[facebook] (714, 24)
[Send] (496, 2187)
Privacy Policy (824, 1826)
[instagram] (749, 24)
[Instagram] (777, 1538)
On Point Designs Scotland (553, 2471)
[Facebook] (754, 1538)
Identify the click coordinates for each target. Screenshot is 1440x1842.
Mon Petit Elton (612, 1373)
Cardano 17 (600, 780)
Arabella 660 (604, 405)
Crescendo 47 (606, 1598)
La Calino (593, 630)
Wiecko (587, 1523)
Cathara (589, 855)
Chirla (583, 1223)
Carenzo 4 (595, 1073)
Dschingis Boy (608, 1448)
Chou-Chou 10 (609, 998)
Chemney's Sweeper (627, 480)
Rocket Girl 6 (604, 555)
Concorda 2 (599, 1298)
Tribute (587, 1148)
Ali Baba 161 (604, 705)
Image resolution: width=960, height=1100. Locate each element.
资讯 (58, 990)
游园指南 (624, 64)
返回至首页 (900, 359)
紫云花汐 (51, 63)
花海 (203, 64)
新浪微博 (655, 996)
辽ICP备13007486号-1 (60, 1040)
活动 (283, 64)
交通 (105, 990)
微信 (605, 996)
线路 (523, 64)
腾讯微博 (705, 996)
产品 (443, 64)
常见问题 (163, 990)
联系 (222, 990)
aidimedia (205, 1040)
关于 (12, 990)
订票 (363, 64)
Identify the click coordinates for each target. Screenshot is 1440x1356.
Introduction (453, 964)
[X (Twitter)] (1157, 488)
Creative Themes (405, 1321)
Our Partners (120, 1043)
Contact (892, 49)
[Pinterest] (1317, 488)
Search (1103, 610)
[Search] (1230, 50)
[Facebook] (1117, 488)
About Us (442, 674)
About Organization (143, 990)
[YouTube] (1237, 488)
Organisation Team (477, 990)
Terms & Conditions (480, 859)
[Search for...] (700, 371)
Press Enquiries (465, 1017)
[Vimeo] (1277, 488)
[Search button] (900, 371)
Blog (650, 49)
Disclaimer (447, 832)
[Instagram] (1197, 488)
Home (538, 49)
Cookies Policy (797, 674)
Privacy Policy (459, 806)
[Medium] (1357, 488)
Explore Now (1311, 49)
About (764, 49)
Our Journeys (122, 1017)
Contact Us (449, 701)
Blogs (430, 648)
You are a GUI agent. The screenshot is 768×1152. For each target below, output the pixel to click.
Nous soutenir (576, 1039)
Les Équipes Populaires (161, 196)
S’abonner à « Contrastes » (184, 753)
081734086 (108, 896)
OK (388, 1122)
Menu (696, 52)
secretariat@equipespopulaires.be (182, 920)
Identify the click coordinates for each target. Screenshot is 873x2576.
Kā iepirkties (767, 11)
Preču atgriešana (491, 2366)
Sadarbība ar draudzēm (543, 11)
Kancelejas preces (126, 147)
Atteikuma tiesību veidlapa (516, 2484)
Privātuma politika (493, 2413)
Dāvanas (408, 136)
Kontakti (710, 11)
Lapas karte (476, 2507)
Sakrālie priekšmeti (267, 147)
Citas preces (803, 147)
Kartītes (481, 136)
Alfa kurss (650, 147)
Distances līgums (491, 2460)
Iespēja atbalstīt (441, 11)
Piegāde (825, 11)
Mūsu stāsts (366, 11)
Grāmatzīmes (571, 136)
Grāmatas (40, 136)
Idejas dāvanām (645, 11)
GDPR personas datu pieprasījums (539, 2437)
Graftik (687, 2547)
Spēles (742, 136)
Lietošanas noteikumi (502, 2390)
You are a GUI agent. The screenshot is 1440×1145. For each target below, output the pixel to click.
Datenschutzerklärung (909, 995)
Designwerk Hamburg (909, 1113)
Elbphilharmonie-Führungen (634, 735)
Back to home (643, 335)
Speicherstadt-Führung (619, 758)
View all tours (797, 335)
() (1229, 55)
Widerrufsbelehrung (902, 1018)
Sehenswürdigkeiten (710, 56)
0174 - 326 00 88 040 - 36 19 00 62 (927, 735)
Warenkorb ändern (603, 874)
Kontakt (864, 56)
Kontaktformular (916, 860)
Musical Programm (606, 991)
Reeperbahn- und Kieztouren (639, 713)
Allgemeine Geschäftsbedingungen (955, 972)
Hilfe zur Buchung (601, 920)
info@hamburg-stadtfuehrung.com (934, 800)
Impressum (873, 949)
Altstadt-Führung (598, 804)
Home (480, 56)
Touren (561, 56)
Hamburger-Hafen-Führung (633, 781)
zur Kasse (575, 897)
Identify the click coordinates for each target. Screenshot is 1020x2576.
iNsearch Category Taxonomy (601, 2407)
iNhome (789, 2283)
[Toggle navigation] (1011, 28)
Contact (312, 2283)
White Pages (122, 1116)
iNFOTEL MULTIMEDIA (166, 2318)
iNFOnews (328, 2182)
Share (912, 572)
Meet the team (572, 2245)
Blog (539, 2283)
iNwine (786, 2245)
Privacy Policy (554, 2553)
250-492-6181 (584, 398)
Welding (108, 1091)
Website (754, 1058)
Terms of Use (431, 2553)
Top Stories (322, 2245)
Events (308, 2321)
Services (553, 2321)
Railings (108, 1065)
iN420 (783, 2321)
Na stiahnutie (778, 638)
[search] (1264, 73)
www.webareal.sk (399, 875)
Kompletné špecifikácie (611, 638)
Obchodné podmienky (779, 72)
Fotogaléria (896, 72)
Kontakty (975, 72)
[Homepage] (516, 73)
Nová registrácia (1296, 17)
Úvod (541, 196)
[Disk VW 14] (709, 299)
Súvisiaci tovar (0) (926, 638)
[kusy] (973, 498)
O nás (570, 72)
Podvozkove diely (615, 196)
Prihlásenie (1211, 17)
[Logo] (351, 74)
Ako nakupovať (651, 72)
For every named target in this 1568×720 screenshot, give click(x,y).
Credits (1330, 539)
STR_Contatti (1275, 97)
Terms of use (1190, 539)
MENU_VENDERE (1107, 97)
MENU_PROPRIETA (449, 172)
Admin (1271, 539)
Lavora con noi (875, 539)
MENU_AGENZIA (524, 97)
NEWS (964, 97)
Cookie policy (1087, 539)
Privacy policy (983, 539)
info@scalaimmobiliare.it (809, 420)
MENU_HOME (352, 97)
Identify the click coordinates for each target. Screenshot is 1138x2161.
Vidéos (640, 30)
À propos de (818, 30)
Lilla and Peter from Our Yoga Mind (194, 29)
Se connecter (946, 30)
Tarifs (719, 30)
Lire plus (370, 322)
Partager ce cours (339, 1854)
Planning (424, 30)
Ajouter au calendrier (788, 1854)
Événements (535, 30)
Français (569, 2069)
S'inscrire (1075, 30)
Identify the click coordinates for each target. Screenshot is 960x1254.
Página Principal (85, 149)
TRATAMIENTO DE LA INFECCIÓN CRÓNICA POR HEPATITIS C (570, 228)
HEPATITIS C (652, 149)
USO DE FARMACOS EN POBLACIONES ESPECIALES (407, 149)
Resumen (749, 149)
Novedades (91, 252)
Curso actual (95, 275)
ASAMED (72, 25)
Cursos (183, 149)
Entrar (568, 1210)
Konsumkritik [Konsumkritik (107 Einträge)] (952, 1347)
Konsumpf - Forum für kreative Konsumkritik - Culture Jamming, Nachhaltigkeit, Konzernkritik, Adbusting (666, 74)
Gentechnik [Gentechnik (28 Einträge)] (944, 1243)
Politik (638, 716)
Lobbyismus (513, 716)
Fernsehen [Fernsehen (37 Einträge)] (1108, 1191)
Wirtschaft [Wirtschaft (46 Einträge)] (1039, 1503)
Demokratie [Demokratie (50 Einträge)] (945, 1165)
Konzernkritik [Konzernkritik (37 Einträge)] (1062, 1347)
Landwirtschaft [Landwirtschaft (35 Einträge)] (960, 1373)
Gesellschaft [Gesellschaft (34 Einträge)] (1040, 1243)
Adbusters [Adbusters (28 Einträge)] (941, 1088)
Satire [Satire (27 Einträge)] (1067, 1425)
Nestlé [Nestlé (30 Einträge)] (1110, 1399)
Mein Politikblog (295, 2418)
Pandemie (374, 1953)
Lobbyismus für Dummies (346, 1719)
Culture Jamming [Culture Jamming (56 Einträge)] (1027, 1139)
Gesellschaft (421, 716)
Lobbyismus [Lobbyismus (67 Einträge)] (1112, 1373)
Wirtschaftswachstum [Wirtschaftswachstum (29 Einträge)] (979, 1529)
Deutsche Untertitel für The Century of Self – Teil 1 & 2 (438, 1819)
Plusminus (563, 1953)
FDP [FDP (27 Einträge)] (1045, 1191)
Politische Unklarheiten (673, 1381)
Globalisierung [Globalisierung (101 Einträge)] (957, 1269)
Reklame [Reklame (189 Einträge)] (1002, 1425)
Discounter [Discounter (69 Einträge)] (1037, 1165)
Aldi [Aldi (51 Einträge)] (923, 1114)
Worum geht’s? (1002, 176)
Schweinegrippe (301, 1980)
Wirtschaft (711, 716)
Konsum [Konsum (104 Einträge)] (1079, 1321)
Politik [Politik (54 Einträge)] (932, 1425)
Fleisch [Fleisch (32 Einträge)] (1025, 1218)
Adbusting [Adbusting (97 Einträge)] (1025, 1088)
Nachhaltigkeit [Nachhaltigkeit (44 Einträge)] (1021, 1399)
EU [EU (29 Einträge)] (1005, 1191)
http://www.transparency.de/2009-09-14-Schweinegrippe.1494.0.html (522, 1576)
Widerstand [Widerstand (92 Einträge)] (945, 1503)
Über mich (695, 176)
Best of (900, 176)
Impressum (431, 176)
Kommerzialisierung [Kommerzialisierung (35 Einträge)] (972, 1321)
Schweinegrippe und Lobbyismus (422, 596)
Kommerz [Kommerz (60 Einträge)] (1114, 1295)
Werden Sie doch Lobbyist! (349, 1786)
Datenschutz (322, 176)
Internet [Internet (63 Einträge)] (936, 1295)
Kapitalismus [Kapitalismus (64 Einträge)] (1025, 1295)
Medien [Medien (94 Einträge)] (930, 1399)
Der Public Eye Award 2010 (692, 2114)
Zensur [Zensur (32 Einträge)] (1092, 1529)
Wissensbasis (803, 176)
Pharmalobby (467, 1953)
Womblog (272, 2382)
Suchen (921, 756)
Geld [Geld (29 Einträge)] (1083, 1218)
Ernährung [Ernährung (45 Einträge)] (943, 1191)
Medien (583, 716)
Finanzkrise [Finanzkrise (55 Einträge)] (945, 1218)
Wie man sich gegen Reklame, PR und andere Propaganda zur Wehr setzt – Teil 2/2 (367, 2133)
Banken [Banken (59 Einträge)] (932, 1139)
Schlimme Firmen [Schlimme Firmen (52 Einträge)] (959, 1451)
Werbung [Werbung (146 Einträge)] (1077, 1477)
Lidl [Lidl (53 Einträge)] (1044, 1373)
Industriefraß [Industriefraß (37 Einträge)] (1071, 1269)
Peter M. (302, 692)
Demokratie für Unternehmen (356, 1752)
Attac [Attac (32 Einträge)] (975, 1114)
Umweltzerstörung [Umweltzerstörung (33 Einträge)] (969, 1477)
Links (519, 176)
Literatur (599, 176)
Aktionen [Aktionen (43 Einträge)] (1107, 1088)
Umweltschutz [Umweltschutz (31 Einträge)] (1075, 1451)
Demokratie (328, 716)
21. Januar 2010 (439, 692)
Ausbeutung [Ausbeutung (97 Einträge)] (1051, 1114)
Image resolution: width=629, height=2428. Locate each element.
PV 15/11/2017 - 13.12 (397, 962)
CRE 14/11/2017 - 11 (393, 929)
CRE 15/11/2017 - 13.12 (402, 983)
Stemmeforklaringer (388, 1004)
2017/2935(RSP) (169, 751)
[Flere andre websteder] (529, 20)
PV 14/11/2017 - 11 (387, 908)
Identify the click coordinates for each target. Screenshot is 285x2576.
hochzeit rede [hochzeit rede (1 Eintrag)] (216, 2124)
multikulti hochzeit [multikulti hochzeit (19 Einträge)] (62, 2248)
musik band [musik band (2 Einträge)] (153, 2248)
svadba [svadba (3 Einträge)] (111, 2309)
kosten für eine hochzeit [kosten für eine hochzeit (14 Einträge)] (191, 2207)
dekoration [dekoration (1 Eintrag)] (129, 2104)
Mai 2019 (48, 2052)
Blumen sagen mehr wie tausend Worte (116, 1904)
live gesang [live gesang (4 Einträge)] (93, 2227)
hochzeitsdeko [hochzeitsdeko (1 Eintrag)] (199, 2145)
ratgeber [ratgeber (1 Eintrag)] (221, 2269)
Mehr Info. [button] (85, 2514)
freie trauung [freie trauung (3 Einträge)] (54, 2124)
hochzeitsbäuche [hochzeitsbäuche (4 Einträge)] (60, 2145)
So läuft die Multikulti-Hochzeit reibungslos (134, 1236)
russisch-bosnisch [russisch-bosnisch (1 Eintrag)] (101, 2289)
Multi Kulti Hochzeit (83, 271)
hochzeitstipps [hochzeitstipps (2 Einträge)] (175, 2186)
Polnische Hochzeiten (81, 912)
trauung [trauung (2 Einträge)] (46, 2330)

++++++++++

**DESCRIPTION OF THE TASK**
Set down exactly the lines of the data above, beginning with the line that has "Literatur (599, 176)" and ending with the line that has "Image resolution: width=629, height=2428.", and no others.

**YOUR RESPONSE**
Literatur (599, 176)
Aktionen [Aktionen (43 Einträge)] (1107, 1088)
Umweltschutz [Umweltschutz (31 Einträge)] (1075, 1451)
Demokratie (328, 716)
21. Januar 2010 (439, 692)
Ausbeutung [Ausbeutung (97 Einträge)] (1051, 1114)
Image resolution: width=629, height=2428. Locate each element.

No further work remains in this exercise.